Être partie à une médiation

Qui peut être partie à une médiation ?

Les conditions légales pour être partie à une médiation, les exceptions et la réforme à intervenir

Principe

Toute personne peut être partie à une médiation, pour autant qu’elle ait la capacité juridique de transiger.

Explication

Tous ceux qui peuvent juridiquement convenir de terminer une contestation née, ou de prévenir une contestation à naître, moyennant des concessions réciproques peuvent être parties à une médiation[1].

Exceptions (de stricte interprétation)

Les incapables

Les mineurs et les autres incapables (ex. : personnes sous administration provisoire) sont juridiquement considérés comme étant des incapables. Ils ne peuvent donc participer à une médiation que si leur représentant légal les y représente ou s’ils interviennent en qualité de tiers. Ainsi, un enfant victime d’un accident de la circulation peut être présent lors de certaines séances de médiation.

Les personnes morales de droit public

Ce qui distingue une personne physique (vous et moi) d’une personne morale

Les personnes morales sont des êtres moraux dotés de la personnalité juridique. Ces personnes ont une existence et un patrimoine totalement indépendants de ceux des personnes physiques qui la composent ou qui en sont les organes. Elles ont non seulement des droits, mais aussi des obligations.

Quelques exemples de personnes morales de droit public

Notamment l’État fédéral, les communautés, les régions, les provinces, les communes, les centres publics d’aide sociale, etc.

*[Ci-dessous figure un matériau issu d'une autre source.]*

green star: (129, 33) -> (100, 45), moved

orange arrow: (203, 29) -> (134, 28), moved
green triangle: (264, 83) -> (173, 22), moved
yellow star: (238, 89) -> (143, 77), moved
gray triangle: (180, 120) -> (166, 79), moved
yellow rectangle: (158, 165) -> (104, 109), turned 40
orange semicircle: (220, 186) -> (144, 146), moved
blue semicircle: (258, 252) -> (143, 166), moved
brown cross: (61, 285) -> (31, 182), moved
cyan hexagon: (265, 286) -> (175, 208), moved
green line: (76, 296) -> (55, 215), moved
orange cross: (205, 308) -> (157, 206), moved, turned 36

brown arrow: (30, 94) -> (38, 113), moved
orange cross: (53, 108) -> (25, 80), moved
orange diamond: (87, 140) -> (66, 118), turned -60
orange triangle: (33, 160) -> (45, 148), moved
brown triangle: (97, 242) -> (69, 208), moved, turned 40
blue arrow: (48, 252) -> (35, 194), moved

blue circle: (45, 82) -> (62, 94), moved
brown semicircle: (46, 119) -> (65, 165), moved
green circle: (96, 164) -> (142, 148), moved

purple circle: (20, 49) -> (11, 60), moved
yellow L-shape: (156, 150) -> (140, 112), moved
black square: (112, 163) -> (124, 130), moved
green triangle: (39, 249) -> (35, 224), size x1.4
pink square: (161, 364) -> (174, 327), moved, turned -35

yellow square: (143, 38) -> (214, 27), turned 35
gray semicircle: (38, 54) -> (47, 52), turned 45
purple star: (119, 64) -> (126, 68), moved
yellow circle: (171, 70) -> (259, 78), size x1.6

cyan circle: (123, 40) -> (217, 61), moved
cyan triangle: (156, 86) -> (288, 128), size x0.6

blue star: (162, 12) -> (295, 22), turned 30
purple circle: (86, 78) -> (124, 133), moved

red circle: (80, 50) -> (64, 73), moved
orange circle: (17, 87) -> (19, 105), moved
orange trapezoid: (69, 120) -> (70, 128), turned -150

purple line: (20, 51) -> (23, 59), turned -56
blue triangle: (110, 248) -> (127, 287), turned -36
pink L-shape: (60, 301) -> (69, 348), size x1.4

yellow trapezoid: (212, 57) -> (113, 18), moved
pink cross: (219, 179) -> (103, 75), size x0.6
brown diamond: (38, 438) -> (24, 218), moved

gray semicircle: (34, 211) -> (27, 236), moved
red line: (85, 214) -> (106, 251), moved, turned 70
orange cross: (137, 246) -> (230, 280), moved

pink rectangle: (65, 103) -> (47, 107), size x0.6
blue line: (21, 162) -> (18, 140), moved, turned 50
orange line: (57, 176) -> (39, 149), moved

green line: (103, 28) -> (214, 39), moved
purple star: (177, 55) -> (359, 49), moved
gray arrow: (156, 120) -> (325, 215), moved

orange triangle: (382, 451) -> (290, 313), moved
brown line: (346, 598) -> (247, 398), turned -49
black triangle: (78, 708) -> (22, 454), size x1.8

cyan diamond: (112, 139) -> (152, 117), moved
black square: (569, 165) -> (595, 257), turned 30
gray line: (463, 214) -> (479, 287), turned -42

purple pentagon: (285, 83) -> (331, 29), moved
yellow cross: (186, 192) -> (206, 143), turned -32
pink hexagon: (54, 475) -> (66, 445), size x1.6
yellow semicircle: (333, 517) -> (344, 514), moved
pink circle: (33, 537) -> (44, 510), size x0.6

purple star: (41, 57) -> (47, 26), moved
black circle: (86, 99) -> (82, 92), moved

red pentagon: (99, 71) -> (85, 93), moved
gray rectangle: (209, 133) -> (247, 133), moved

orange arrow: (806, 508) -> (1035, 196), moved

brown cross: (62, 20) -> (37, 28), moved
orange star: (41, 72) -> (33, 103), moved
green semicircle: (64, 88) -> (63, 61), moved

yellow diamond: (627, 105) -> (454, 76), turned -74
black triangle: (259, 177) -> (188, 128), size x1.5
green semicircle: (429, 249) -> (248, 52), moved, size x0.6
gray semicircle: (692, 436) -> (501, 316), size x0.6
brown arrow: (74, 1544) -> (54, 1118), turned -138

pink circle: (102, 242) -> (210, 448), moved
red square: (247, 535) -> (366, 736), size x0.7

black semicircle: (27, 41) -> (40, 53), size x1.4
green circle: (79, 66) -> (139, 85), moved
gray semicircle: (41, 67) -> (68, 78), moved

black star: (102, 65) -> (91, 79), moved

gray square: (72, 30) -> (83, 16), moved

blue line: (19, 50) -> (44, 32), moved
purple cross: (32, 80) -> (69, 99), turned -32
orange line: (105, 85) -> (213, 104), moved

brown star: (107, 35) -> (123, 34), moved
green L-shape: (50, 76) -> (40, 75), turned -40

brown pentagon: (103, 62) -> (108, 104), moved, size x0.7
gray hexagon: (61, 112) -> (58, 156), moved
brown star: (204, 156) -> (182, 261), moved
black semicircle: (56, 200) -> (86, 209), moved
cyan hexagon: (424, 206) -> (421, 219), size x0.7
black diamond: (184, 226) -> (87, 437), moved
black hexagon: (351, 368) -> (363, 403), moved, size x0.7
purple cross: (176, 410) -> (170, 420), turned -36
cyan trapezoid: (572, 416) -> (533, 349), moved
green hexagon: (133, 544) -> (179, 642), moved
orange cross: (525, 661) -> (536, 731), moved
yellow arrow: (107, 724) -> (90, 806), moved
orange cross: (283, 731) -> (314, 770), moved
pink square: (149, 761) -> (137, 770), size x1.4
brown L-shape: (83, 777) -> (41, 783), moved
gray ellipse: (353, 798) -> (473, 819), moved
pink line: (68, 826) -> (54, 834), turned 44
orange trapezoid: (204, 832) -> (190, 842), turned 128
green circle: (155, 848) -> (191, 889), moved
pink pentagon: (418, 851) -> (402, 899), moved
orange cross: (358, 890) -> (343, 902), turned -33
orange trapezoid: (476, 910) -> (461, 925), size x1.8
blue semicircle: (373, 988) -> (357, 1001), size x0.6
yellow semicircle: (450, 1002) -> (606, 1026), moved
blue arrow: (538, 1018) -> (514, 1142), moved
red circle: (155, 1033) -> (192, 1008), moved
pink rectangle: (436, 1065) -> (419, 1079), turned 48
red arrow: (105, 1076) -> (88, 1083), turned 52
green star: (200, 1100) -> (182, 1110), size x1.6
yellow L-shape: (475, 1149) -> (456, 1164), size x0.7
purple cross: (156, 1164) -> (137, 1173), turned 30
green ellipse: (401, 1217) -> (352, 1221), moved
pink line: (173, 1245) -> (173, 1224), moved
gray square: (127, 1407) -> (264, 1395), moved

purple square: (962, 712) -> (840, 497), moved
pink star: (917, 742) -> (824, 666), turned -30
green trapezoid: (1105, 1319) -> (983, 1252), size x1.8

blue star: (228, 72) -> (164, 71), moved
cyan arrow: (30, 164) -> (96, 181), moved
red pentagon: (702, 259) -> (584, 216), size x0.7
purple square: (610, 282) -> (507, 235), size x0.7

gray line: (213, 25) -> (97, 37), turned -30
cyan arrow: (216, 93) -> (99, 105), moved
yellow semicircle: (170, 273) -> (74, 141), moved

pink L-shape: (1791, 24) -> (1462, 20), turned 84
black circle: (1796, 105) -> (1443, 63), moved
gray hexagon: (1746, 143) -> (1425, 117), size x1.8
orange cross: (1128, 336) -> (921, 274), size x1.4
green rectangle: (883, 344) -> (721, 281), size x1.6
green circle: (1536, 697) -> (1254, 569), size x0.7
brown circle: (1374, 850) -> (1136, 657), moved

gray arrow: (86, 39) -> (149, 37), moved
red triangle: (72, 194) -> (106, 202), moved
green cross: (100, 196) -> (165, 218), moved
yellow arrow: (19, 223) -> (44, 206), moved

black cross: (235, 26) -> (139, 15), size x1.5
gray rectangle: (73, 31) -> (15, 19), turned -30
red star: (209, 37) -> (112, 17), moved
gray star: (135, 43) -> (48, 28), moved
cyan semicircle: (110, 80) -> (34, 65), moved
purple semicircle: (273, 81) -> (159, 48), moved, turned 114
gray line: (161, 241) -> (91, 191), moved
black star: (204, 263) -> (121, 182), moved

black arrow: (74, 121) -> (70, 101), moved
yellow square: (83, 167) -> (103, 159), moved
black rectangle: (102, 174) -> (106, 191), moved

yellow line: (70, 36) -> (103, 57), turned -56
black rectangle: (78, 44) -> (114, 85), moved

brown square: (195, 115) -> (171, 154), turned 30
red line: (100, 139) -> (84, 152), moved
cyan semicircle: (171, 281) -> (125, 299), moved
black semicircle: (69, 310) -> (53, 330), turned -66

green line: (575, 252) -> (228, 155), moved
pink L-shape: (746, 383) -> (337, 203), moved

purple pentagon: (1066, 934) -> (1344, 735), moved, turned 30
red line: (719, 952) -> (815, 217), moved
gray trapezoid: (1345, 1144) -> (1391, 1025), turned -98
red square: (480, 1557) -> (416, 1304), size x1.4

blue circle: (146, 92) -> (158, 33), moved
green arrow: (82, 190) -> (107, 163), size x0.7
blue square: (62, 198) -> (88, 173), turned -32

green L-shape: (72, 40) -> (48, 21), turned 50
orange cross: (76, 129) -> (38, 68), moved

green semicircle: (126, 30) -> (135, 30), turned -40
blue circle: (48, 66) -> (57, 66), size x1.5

Leur participation à un processus de médiation

Le droit belge exige une loi ou un arrêté délibéré en conseil des Ministres pour autoriser les personnes morales de droit public à participer à une médiation (judiciaire ou volontaire). Ce qui viole le droit européen depuis le 21 mai 2011[2].

Le droit européen permet aux personnes morales de droit public de participer à une médiation pour régler certains litiges transfrontaliers. Ainsi, une commune belge doit pouvoir recourir à la médiation (judiciaire ou volontaire) pour tenter de résoudre un différend avec un fournisseur de matériel de bureau localisé dans un autre pays européen.

Critiques et réforme législative envisagée

L’on peut, dès lors, douter de la légalité de la différence de traitement existant actuellement entre les litiges internes et les litiges transfrontaliers. La réforme annoncée de la septième partie du Code judiciaire devrait supprimer cette illégalité[3]. Ainsi, les autorités publiques belges pourront indiscutablement participer à une médiation pour régler la plupart de leurs conflits. Ce qui permettra un gain d’efficacité, de temps et d’argent.

Notes de bas de page

[1] Voy. not. P.-P. Renson, La médiation civile et commerciale : comment éviter les aléas, le coût et la durée d’un procès, Louvain-La-Neuve, Anthemis, 2010, pp. 25-26.

[2] Directive 2008/52/CE du Parlement européen et du Conseil du 21 mai 2008 sur certains aspects de la médiation en matière civile et commerciale, J.O.U.E., 24 mai 2008, L 136, pp. 3 à 8. Sur ce sujet, voy. not. Th. Bombois et P.-P. Renson, « La directive du 21 mai 2008 ‘‘sur certains aspects de la médiation en matière civile et commerciale’’ et sa transposition en droit belge », Revue européenne de droit de la consommation, 2009, pp. 521 à 548.

[3] P.-P. Renson, « La médiation : une question de survie pour les avocats ? », in P.-P. Renson, Prescrire et intervenir en médiation, un nécessaire changement de mentalités ?, Bruxelles, Larcier, 2017, p. 15, n° 16.